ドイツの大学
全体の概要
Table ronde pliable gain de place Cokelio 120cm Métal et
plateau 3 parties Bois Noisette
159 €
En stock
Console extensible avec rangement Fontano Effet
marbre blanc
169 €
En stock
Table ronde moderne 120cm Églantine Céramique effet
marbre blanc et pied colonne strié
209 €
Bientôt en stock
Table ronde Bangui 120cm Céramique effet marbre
___
Description of the task –
Having read the entries above, set each one down again exactly.

Solution for this exercise –
ドイツの大学
全体の概要
Table ronde pliable gain de place Cokelio 120cm Métal et
plateau 3 parties Bois Noisette
159 €
En stock
Console extensible avec rangement Fontano Effet
marbre blanc
169 €
En stock
Table ronde moderne 120cm Églantine Céramique effet
marbre blanc et pied colonne strié
209 €
Bientôt en stock
Table ronde Bangui 120cm Céramique effet marbre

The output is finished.